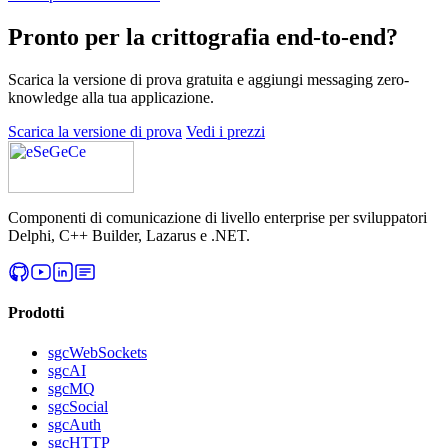
Pronto per la crittografia end-to-end?
Scarica la versione di prova gratuita e aggiungi messaging zero-
knowledge alla tua applicazione.
Scarica la versione di prova
Vedi i prezzi
Componenti di comunicazione di livello enterprise per sviluppatori
Delphi, C++ Builder, Lazarus e .NET.
Prodotti
sgcWebSockets
sgcAI
sgcMQ
sgcSocial
sgcAuth
sgcHTTP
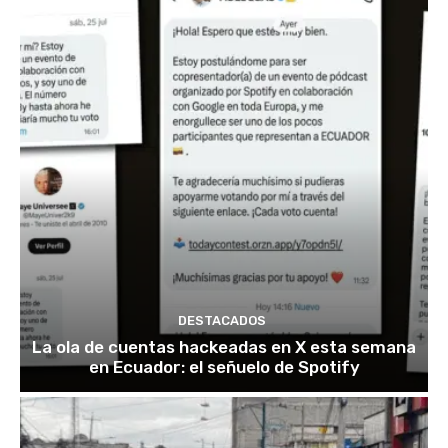
DESTACADOS
La ola de cuentas hackeadas en X esta semana
en Ecuador: el señuelo de Spotify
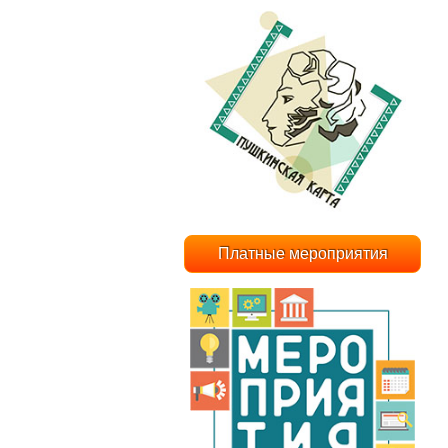
Платные мероприятия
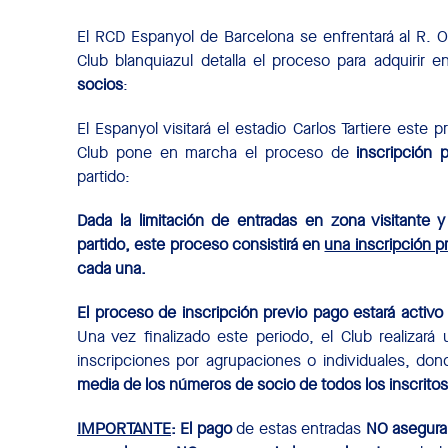
El RCD Espanyol de Barcelona se enfrentará al R. Ov
Club blanquiazul detalla el proceso para adquirir e
socios
:
El Espanyol visitará el estadio Carlos Tartiere este
Club pone en marcha el proceso de
inscripción 
partido:
Dada la limitación de entradas en zona visitante y
partido, este proceso consistirá en
una inscripción p
cada una.
El proceso de inscripción previo pago estará activo
Una vez finalizado este periodo, el Club realizará
inscripciones por agrupaciones o individuales, d
media de los números de socio de todos los inscrito
IMPORTANTE
:
El pago
de estas entradas
NO asegura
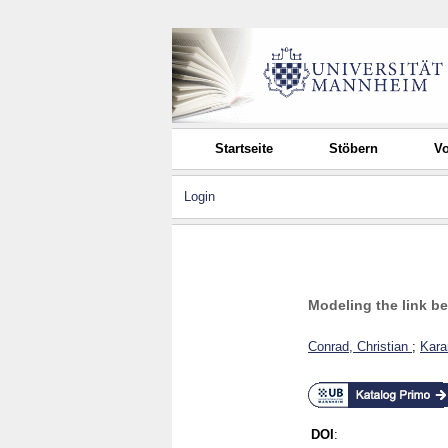
Startseite
Stöbern
Vo
Login
Modeling the link be
Conrad, Christian
;
Kara
DOI
:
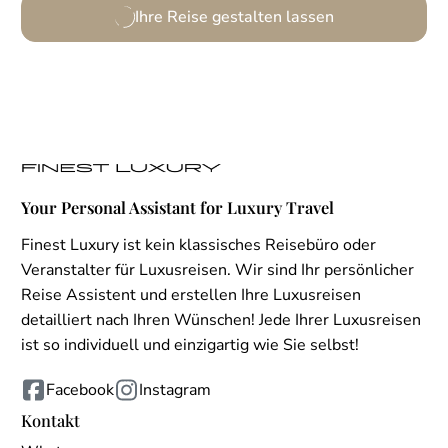
Ihre Reise gestalten lassen
Your Personal Assistant for Luxury Travel
Finest Luxury ist kein klassisches Reisebüro oder
Veranstalter für Luxusreisen. Wir sind Ihr persönlicher
Reise Assistent und erstellen Ihre Luxusreisen
detailliert nach Ihren Wünschen! Jede Ihrer Luxusreisen
ist so individuell und einzigartig wie Sie selbst!
Facebook
Instagram
Kontakt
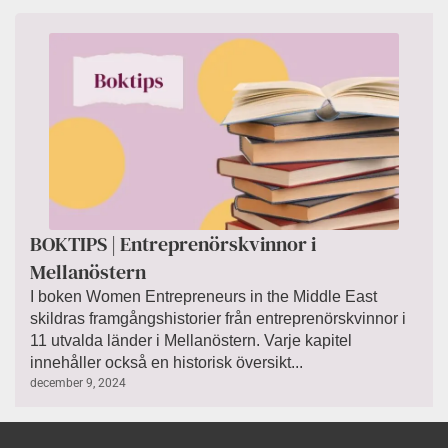
BOKTIPS | Entreprenörskvinnor i
Mellanöstern
I boken Women Entrepreneurs in the Middle East
skildras framgångshistorier från entreprenörskvinnor i
11 utvalda länder i Mellanöstern. Varje kapitel
innehåller också en historisk översikt...
december 9, 2024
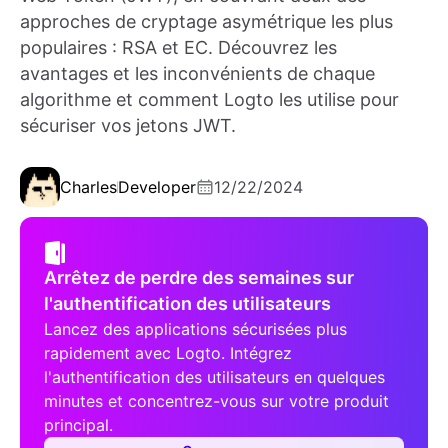
approches de cryptage asymétrique les plus
populaires : RSA et EC. Découvrez les
avantages et les inconvénients de chaque
algorithme et comment Logto les utilise pour
sécuriser vos jetons JWT.
Charles
Developer
12/22/2024
Arrêtez de perdre des semaines sur
l'authentification des utilisateurs
Lancez des applications sécurisées plus
rapidement avec Logto. Intégrez
l'authentification des utilisateurs en quelques
minutes et concentrez-vous sur votre produit
principal.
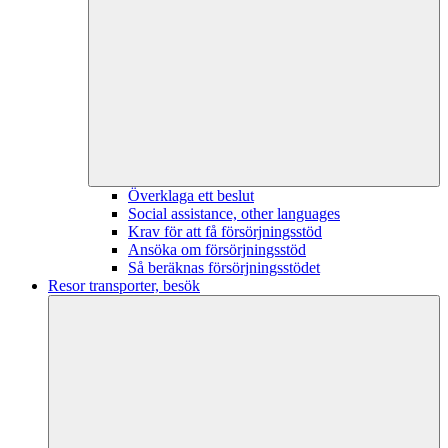
Överklaga ett beslut
Social assistance, other languages
Krav för att få försörjningsstöd
Ansöka om försörjningsstöd
Så beräknas försörjningsstödet
Resor transporter, besök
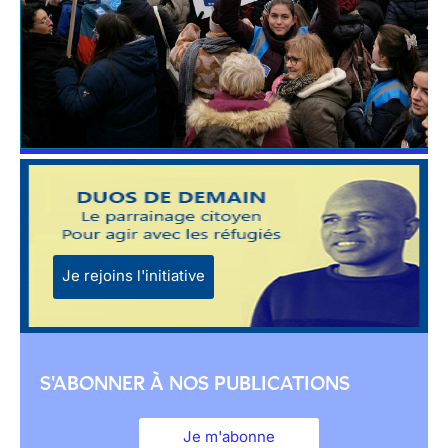
Je rejoins l'initiative
S'ABONNER À NOS PUBLICATIONS
Je m'abonne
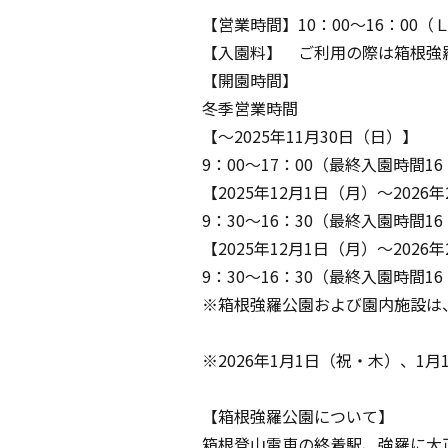
【営業時間】
10
：
00
～
16
：
00
（
【入園料】 ご利用の際は箱根強
【開園時間】
冬季営業時間
【～
2025
年
11
月
30
日（日）】
9
：
00
～
17
：
00
（最終入園時間
16
【2025年12月1日（月）～2026
9：30～16：30（最終入園時間16
【2025年12月1日（月）～2026
9：30～16：30（最終入園時間16
※箱根強羅公園および園内施設は
※2026年1月1日（祝・木）、1
【箱根強羅公園について】
箱根登山電車の終着駅、強羅に大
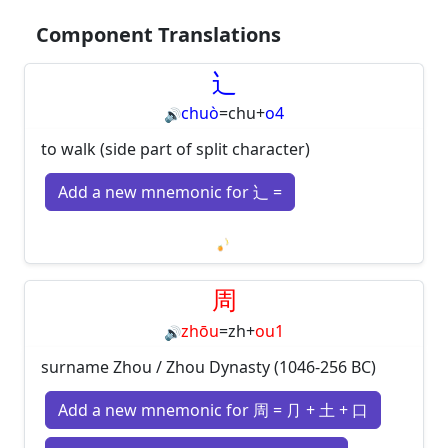
Component Translations
辶
chuò
=
chu
+
o4
🔊
to walk (side part of split character)
Add a new mnemonic for 辶 =
Loading mnemonics…
周
zhōu
=
zh
+
ou1
🔊
surname Zhou / Zhou Dynasty (1046-256 BC)
Add a new mnemonic for 周 = ⺆ + 土 + 口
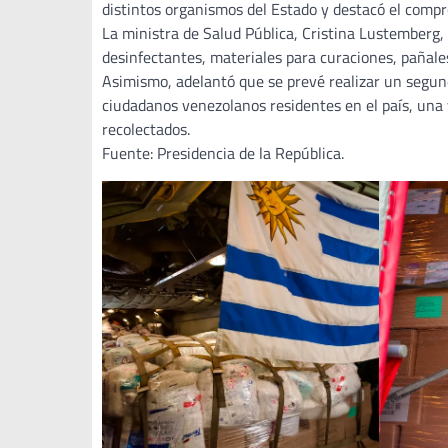
distintos organismos del Estado y destacó el compr
La ministra de Salud Pública, Cristina Lustemberg,
desinfectantes, materiales para curaciones, pañale
Asimismo, adelantó que se prevé realizar un segu
ciudadanos venezolanos residentes en el país, una v
recolectados.
Fuente: Presidencia de la República.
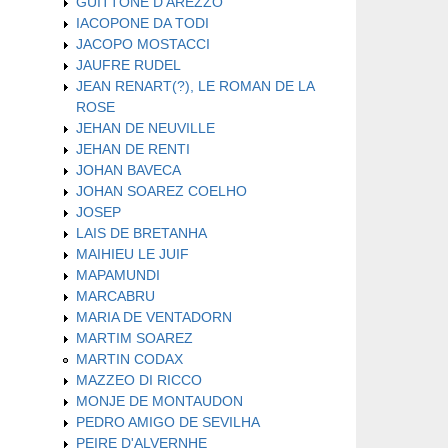
GUITTONE D'AREZZO
IACOPONE DA TODI
JACOPO MOSTACCI
JAUFRE RUDEL
JEAN RENART(?), LE ROMAN DE LA
ROSE
JEHAN DE NEUVILLE
JEHAN DE RENTI
JOHAN BAVECA
JOHAN SOAREZ COELHO
JOSEP
LAIS DE BRETANHA
MAIHIEU LE JUIF
MAPAMUNDI
MARCABRU
MARIA DE VENTADORN
MARTIM SOAREZ
MARTIN CODAX
MAZZEO DI RICCO
MONJE DE MONTAUDON
PEDRO AMIGO DE SEVILHA
PEIRE D'ALVERNHE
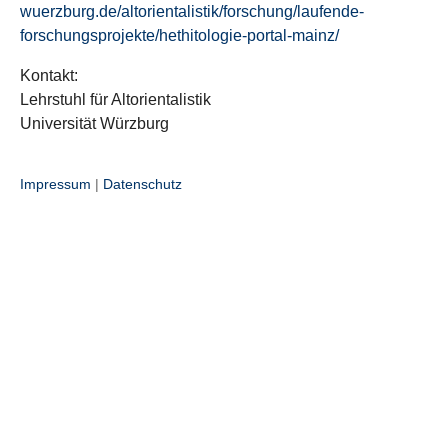
wuerzburg.de/altorientalistik/forschung/laufende-
forschungsprojekte/hethitologie-portal-mainz/
Kontakt:
Lehrstuhl für Altorientalistik
Universität Würzburg
Impressum
|
Datenschutz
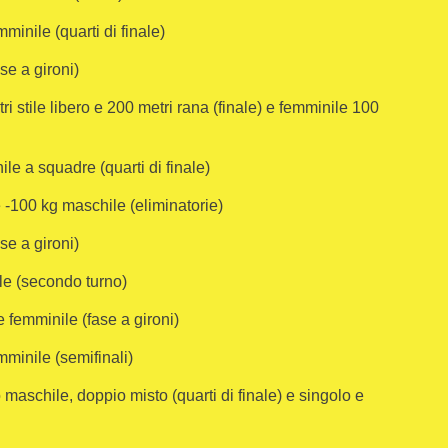
inile (quarti di finale)
se a gironi)
 stile libero e 200 metri rana (finale) e femminile 100
le a squadre (quarti di finale)
 -100 kg maschile (eliminatorie)
se a gironi)
le (secondo turno)
 femminile (fase a gironi)
mminile (semifinali)
maschile, doppio misto (quarti di finale) e singolo e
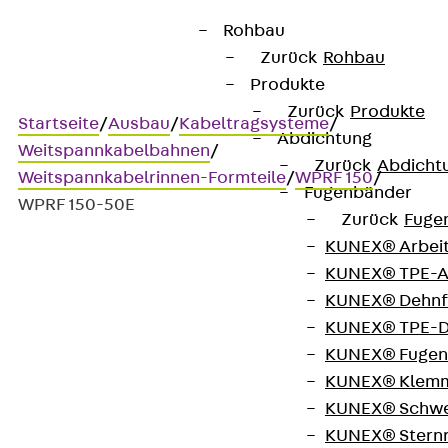
Rohbau
Zurück
Rohbau
Produkte
Zurück
Produkte
Startseite
/
Ausbau
/
Kabeltragsysteme
/
Abdichtung
Weitspannkabelbahnen
/
Zurück
Abdicht
Weitspannkabelrinnen-Formteile
/
WPRF 150
/
Fugenbänder
WPRF 150-50E
Zurück
Fuge
KUNEX® Arbei
KUNEX® TPE-A
Art.-Nr. WPRF 150-50E
KUNEX® Dehnf
Weitspannkabelrinne-
KUNEX® TPE-D
Fallstück
KUNEX® Fugen
KUNEX® Klem
KUNEX® Schwe
Weitspannkabelrinnen-
KUNEX® Stern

━━━━━━

• WHAT YOU SHOULD DO:
Your reply should hold only the records, duplicated exactly, without any image.

• COMPLETED EXERCISE:
Pronto per la crittografia end-to-end?
Scarica la versione di prova gratuita e aggiungi messaging zero-
knowledge alla tua applicazione.
Scarica la versione di prova
Vedi i prezzi
Componenti di comunicazione di livello enterprise per sviluppatori
Delphi, C++ Builder, Lazarus e .NET.
Prodotti
sgcWebSockets
sgcAI
sgcMQ
sgcSocial
sgcAuth
sgcHTTP
DESTACADOS
La ola de cuentas hackeadas en X esta semana
en Ecuador: el señuelo de Spotify
Платные мероприятия
El RCD Espanyol de Barcelona se enfrentará al R. Ov
Club blanquiazul detalla el proceso para adquirir e
socios
:
El Espanyol visitará el estadio Carlos Tartiere este
Club pone en marcha el proceso de
inscripción 
partido:
Dada la limitación de entradas en zona visitante y
partido, este proceso consistirá en
una inscripción p
cada una.
El proceso de inscripción previo pago estará activo
Una vez finalizado este periodo, el Club realizará
inscripciones por agrupaciones o individuales, d
media de los números de socio de todos los inscrito
IMPORTANTE
:
El pago
de estas entradas
NO asegura
Startseite
Stöbern
Vo
Login
Modeling the link be
Conrad, Christian
;
Kara
DOI
:
Ihre Reise gestalten lassen
Your Personal Assistant for Luxury Travel
Finest Luxury ist kein klassisches Reisebüro oder
Veranstalter für Luxusreisen. Wir sind Ihr persönlicher
Reise Assistent und erstellen Ihre Luxusreisen
detailliert nach Ihren Wünschen! Jede Ihrer Luxusreisen
ist so individuell und einzigartig wie Sie selbst!
Facebook
Instagram
Kontakt
BOKTIPS | Entreprenörskvinnor i
Mellanöstern
I boken Women Entrepreneurs in the Middle East
skildras framgångshistorier från entreprenörskvinnor i
11 utvalda länder i Mellanöstern. Varje kapitel
innehåller också en historisk översikt...
december 9, 2024
approches de cryptage asymétrique les plus
populaires : RSA et EC. Découvrez les
avantages et les inconvénients de chaque
algorithme et comment Logto les utilise pour
sécuriser vos jetons JWT.
Charles
Developer
12/22/2024
Arrêtez de perdre des semaines sur
l'authentification des utilisateurs
Lancez des applications sécurisées plus
rapidement avec Logto. Intégrez
l'authentification des utilisateurs en quelques
minutes et concentrez-vous sur votre produit
principal.
Överklaga ett beslut
Social assistance, other languages
Krav för att få försörjningsstöd
Ansöka om försörjningsstöd
Så beräknas försörjningsstödet
Resor transporter, besök
Je rejoins l'initiative
S'ABONNER À NOS PUBLICATIONS
Je m'abonne
【営業時間】
10
：
00
～
16
：
00
（
【入園料】 ご利用の際は箱根強
【開園時間】
冬季営業時間
【～
2025
年
11
月
30
日（日）】
9
：
00
～
17
：
00
（最終入園時間
16
【2025年12月1日（月）～2026
9：30～16：30（最終入園時間16
【2025年12月1日（月）～2026
9：30～16：30（最終入園時間16
※箱根強羅公園および園内施設は
※2026年1月1日（祝・木）、1
【箱根強羅公園について】
箱根登山電車の終着駅、強羅に大
Component Translations
辶
chuò
=
chu
+
o4
🔊
to walk (side part of split character)
Add a new mnemonic for 辶 =
Loading mnemonics…
周
zhōu
=
zh
+
ou1
🔊
surname Zhou / Zhou Dynasty (1046-256 BC)
Add a new mnemonic for 周 = ⺆ + 土 + 口
distintos organismos del Estado y destacó el compr
La ministra de Salud Pública, Cristina Lustemberg,
desinfectantes, materiales para curaciones, pañale
Asimismo, adelantó que se prevé realizar un segu
ciudadanos venezolanos residentes en el país, una v
recolectados.
Fuente: Presidencia de la República.
GUITTONE D'AREZZO
IACOPONE DA TODI
JACOPO MOSTACCI
JAUFRE RUDEL
JEAN RENART(?), LE ROMAN DE LA
ROSE
JEHAN DE NEUVILLE
JEHAN DE RENTI
JOHAN BAVECA
JOHAN SOAREZ COELHO
JOSEP
LAIS DE BRETANHA
MAIHIEU LE JUIF
MAPAMUNDI
MARCABRU
MARIA DE VENTADORN
MARTIM SOAREZ
MARTIN CODAX
MAZZEO DI RICCO
MONJE DE MONTAUDON
PEDRO AMIGO DE SEVILHA
PEIRE D'ALVERNHE
wuerzburg.de/altorientalistik/forschung/laufende-
forschungsprojekte/hethitologie-portal-mainz/
Kontakt:
Lehrstuhl für Altorientalistik
Universität Würzburg
Impressum
|
Datenschutz
inile (quarti di finale)
se a gironi)
 stile libero e 200 metri rana (finale) e femminile 100
le a squadre (quarti di finale)
 -100 kg maschile (eliminatorie)
se a gironi)
le (secondo turno)
 femminile (fase a gironi)
mminile (semifinali)
maschile, doppio misto (quarti di finale) e singolo e
Rohbau
Zurück
Rohbau
Produkte
Zurück
Produkte
Startseite
/
Ausbau
/
Kabeltragsysteme
/
Abdichtung
Weitspannkabelbahnen
/
Zurück
Abdicht
Weitspannkabelrinnen-Formteile
/
WPRF 150
/
Fugenbänder
WPRF 150-50E
Zurück
Fuge
KUNEX® Arbei
KUNEX® TPE-A
Art.-Nr. WPRF 150-50E
KUNEX® Dehnf
Weitspannkabelrinne-
KUNEX® TPE-D
Fallstück
KUNEX® Fugen
KUNEX® Klem
KUNEX® Schwe
Weitspannkabelrinnen-
KUNEX® Stern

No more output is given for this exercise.